Em suma: o valor mensal de R$ 112,00 – que corresponde a um valor salarial diário de R$ 3,73 – é aviltante e é humilhante. Ele, na verdade, reflete importância evidentemente insuficiente para propiciar ao trabalhador e aos membros de sua família um padrão digno de vida.

Esse entendimento restou sufragado pelos demais magistrados da Corte. Diante da constatação dessa realidade normativa, quais as consequências normativas possíveis? Declarar a inconstitucionalidade da nova legislação que estabeleceu o novo valor do salário mínimo, no que restabeleceria a legislação anterior, com um valor de salário mínimo mais baixo (e pior) ou não conhecer da ação e julgar prejudicados os pedidos deduzidos? Ou o Tribunal estaria autorizado a estabelecer qual seria o valor do salário mínimo que atenderia ao comando estabelecido no art. 7º, inciso IV, da Constituição?

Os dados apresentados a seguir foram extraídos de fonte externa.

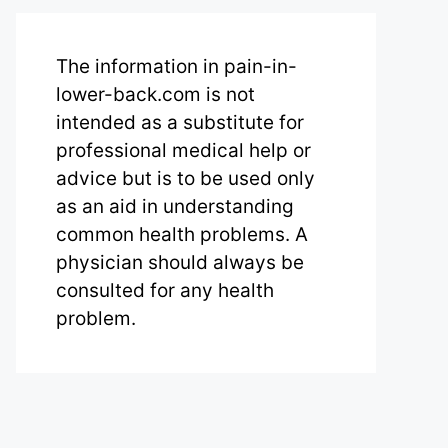
The information in pain-in-
lower-back.com is not
intended as a substitute for
professional medical help or
advice but is to be used only
as an aid in understanding
common health problems. A
physician should always be
consulted for any health
problem.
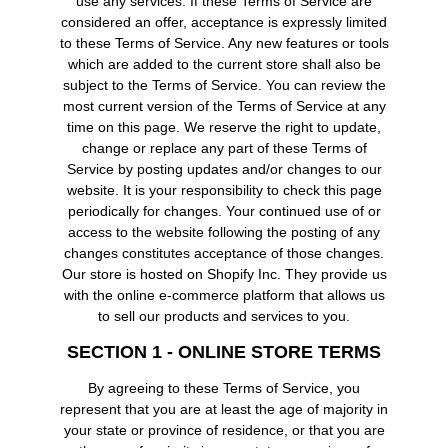
use any services. If these Terms of Service are
considered an offer, acceptance is expressly limited
to these Terms of Service. Any new features or tools
which are added to the current store shall also be
subject to the Terms of Service. You can review the
most current version of the Terms of Service at any
time on this page. We reserve the right to update,
change or replace any part of these Terms of
Service by posting updates and/or changes to our
website. It is your responsibility to check this page
periodically for changes. Your continued use of or
access to the website following the posting of any
changes constitutes acceptance of those changes.
Our store is hosted on Shopify Inc. They provide us
with the online e-commerce platform that allows us
to sell our products and services to you.
SECTION 1 - ONLINE STORE TERMS
By agreeing to these Terms of Service, you
represent that you are at least the age of majority in
your state or province of residence, or that you are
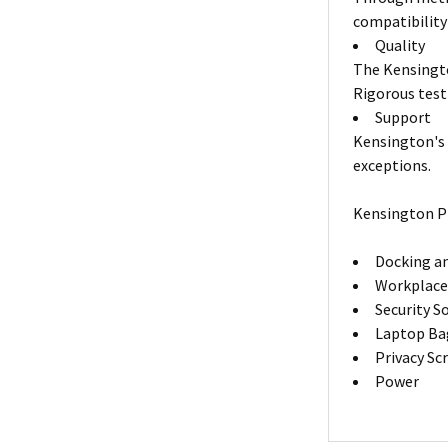
compatibility
Quality
The Kensingto
Rigorous test
Support
Kensington's 
exceptions.
Kensington P
Docking an
Workplace
Security S
Laptop Ba
Privacy Sc
Power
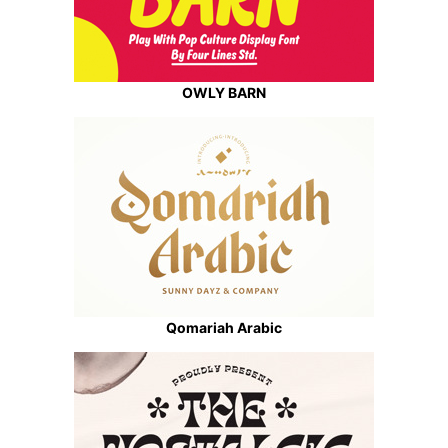
OWLY BARN
Qomariah Arabic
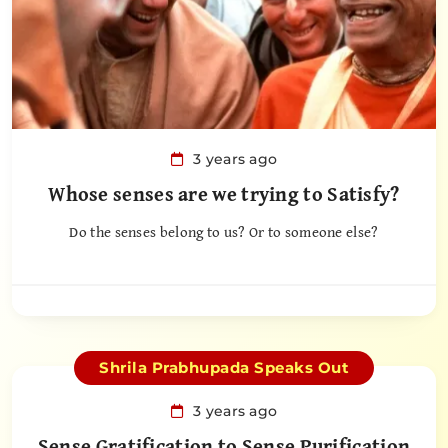
3 years ago
Whose senses are we trying to Satisfy?
Do the senses belong to us? Or to someone else?
Shrila Prabhupada Speaks Out
3 years ago
Sense Gratification to Sense Purification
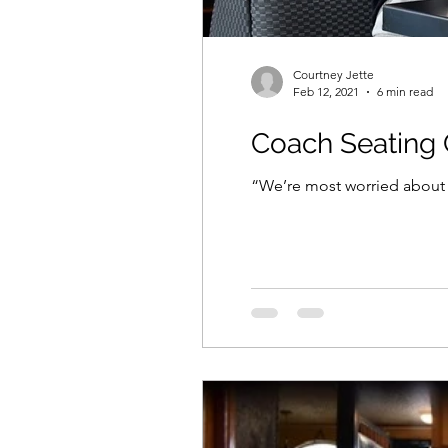
Courtney Jette
Feb 12, 2021
6 min read
Coach Seating 
“We’re most worried about t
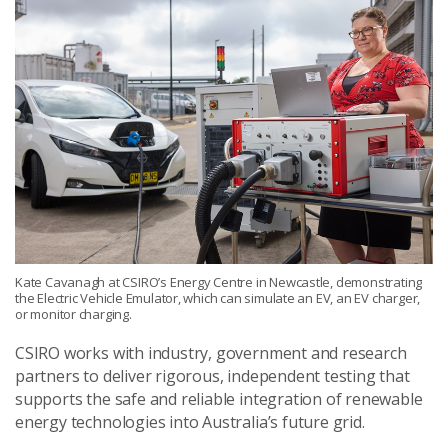
Kate Cavanagh at CSIRO’s Energy Centre in Newcastle, demonstrating
the Electric Vehicle Emulator, which can simulate an EV, an EV charger,
or monitor charging.
CSIRO works with industry, government and research
partners to deliver rigorous, independent testing that
supports the safe and reliable integration of renewable
energy technologies into Australia’s future grid.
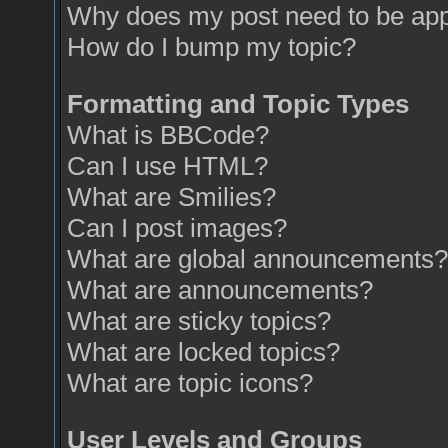
Why does my post need to be ap
How do I bump my topic?
Formatting and Topic Types
What is BBCode?
Can I use HTML?
What are Smilies?
Can I post images?
What are global announcements?
What are announcements?
What are sticky topics?
What are locked topics?
What are topic icons?
User Levels and Groups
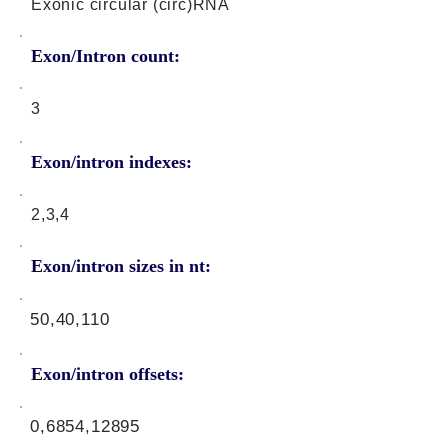
Exonic circular (circ)RNA
Exon/Intron count:
3
Exon/intron indexes:
2,3,4
Exon/intron sizes in nt:
50,40,110
Exon/intron offsets:
0,6854,12895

A Corte, em um exercício de prudência judicial, optou por não conhecer da ação e julgou prejudicados os pedidos deduzidos. Tenha-se, no entanto, que na aludida ADI 1.458, o Tribunal decidiu por indeferir a cautelar requestada. A Corte não ousou usurpar dos Poderes Políticos (Legislativo e Executivo) a prerrogativa de estabelecer o valor do salário mínimo. Mas se acaso o Tribunal, imbuído de um genuíno entusiasmo social e com a melhor das intenções, tendo em vista o reconhecimento de que o valor do salário mínimo agredia, também, a dignidade da pessoa humana do trabalhador e de sua família, resolvesse estabelcer um valor constitucionalmente adequado, quais seriam as consequências e de quanto seria esse eventual valor estabelecido pelo STF?

Se acaso o Tribunal decidisse corrigir essa apontada injustiça constitucional, decidindo temerariamente qual deve ser o valor do salário mínimo, com efeitos gerais, tanto para a administração pública quanto para a iniciativa privada, muito provavelmente ocasionaria um abalo sísmico nas frágeis placas tectônicas das finanças públicas e provocaria um caos econômico na iniciativa privada. E a razão de existir de um Tribunal é evitar o caos, é garantir a ordem e viabilizar a paz, mediante a justiça legal.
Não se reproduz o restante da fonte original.